Sometimes it's just funny how sensitive she is to noise and movement, especially when she's tired. She'll be yelling while I hold her, wear herself out, and I shift a little bit in my chair, or a I stifle a sneeze, and the bottom lip goes and then we get a full-blown howl of protest. She is adorable with it, though! So actually, for me, putting her in the dark where it's calm and quiet seems to work. And she then goes into a really settled, deep sleep (which I hope isn't brought about by exhaustion).

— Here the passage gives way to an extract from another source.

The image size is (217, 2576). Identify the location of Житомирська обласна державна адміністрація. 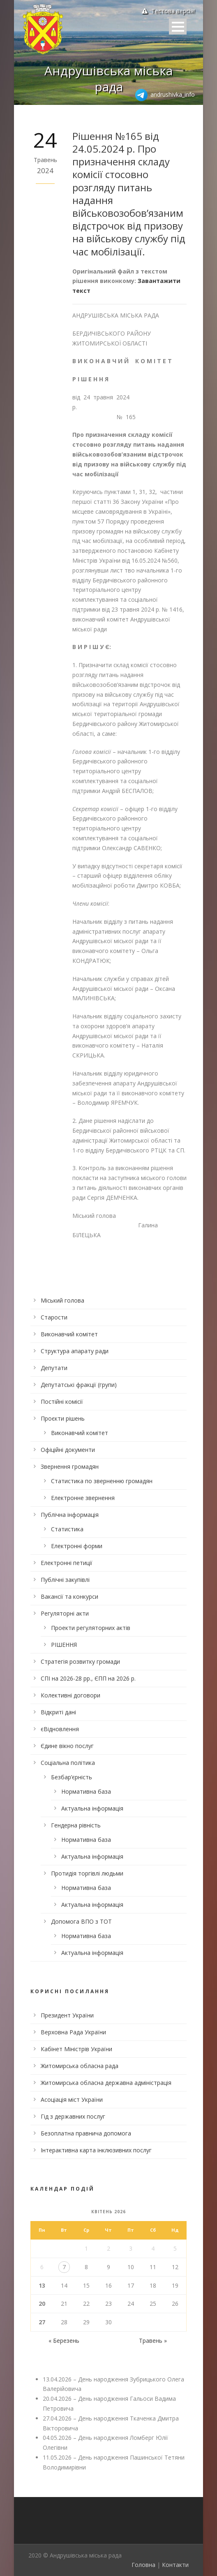
(106, 2083).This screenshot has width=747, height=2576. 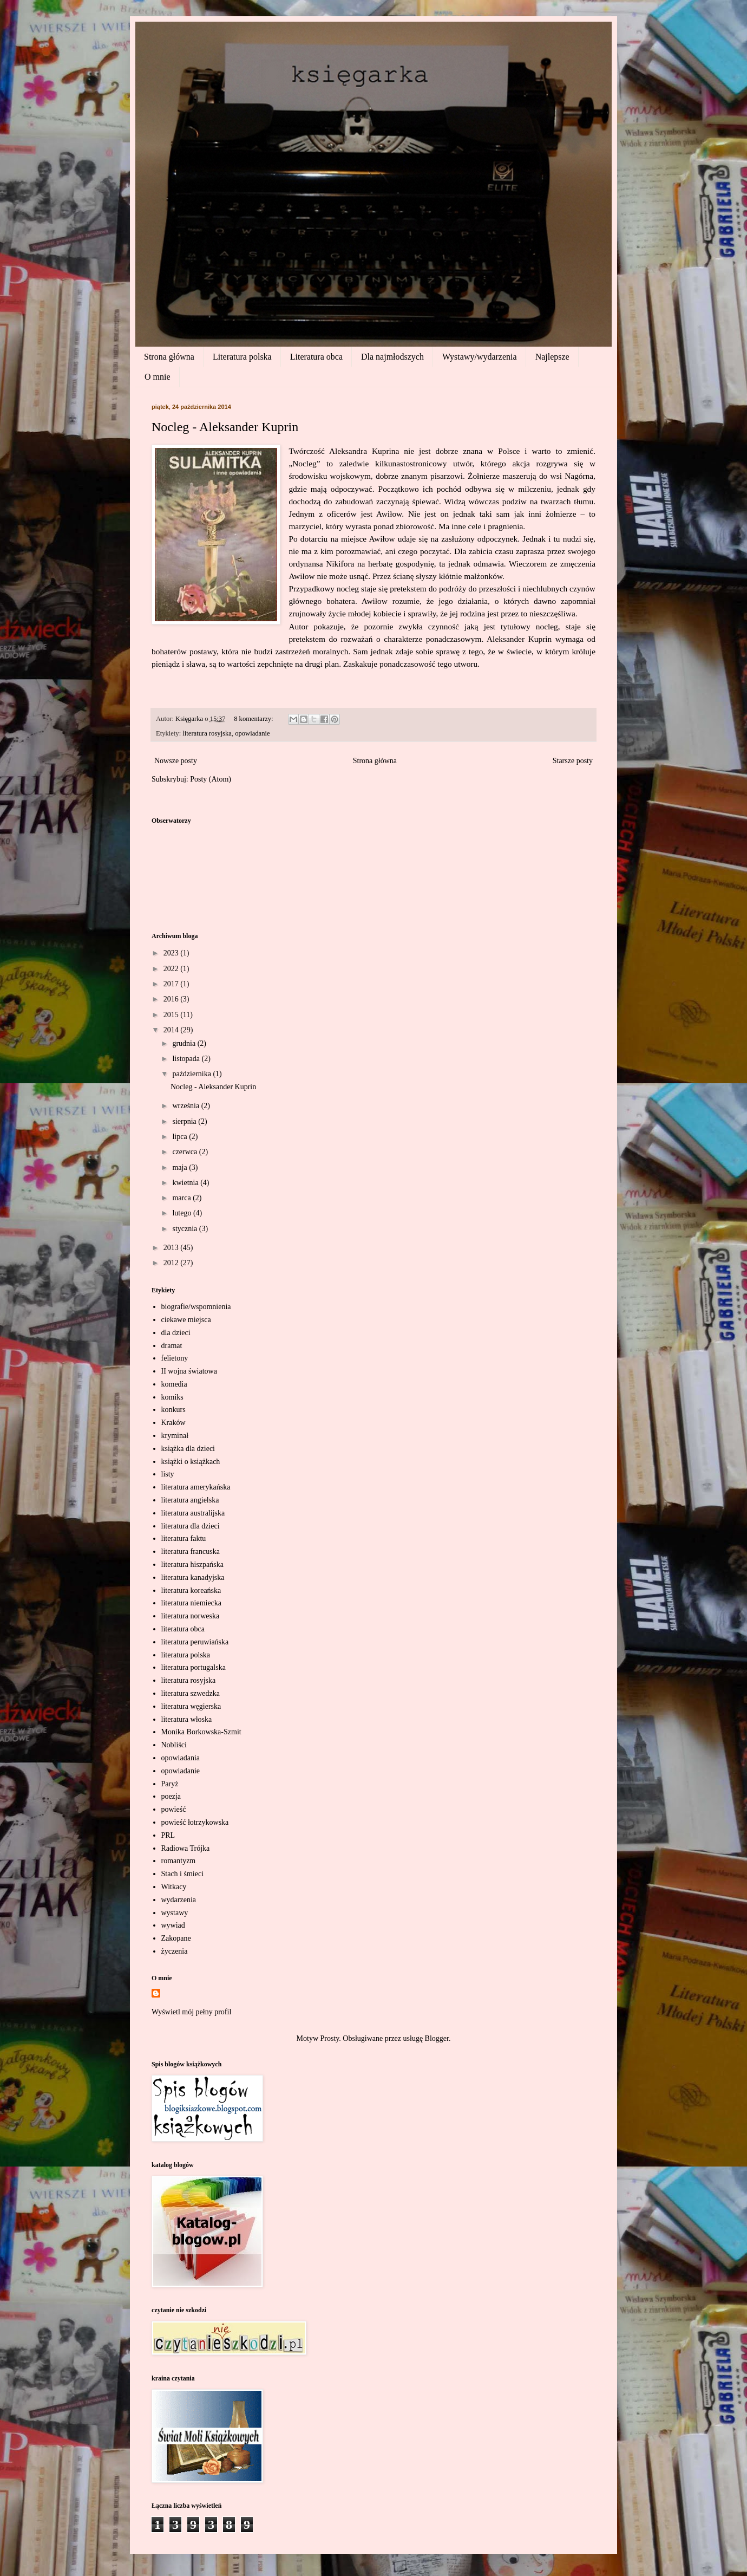 What do you see at coordinates (186, 1719) in the screenshot?
I see `literatura włoska` at bounding box center [186, 1719].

Blandmum Mon 20-Aug-07 15:46:43

my dd used to sort of grizzle herself to sleep. Not your full on , but a sort of general whingy cry. at first I jumped to comfort at every squark, but in the end realised that I wasn't actually helping things. Once I left her alone a minutes or so whinge would be all that she needed before dropping off

stealthsquiggle Mon 20-Aug-07 15:46:55

If it works then it works... DS was never left to cry as he would just work himself up into more and more of a state. DD regularly howls for a couple of minutes (max 10 - more than that and I go and get her) and then falls asleep. After a hard night (teeth ) last night I put her back to bed at 5:30am and decided go back to bed myself and give her 5 mins before I went and got her. She didn't make it to 1 min before she went to sleep - but if I had stayed there she would have still been going 10mins later, I am sure. Apparently when put down for a nap at nursery she will spend a good 20mins chatting at the other babies before she realises she has lost her audience and gives up and goes to sleep

Egypt Mon 20-Aug-07 15:49:12

there is also nothing i can do with my dd when she gets like this, like i said. i don't leave her to cry although holding her to try and stop only prolongs it.

franch Mon 20-Aug-07 15:49:46

Sounds like you're following your instinct and doing what's best for her. I bet she'll turn out to be a great sleeper.

ProfYaffle Mon 20-Aug-07 15:54:23

dd2 has been like this too although at 26 weeks now she has grown out of it. I found holding/walking/rocking/pacing seemed to wind her up and leaving her to settle by herself she got to sleep much quicker. She now drops off with no screaming, just twittering to herself.

Egypt Mon 20-Aug-07 15:56:22

just tell me - do ANY of you use a dummy? i'm guessing not if they are crying/chattering themselves to sleep.........time to give up?

TheQueenOfQuotes Mon 20-Aug-07 15:57:16

Egypt - none of my DS's would ever take one (well DS2 we didn't even try as he was a dream with his sleeping). Just kept spitting them out and getting more frustrated.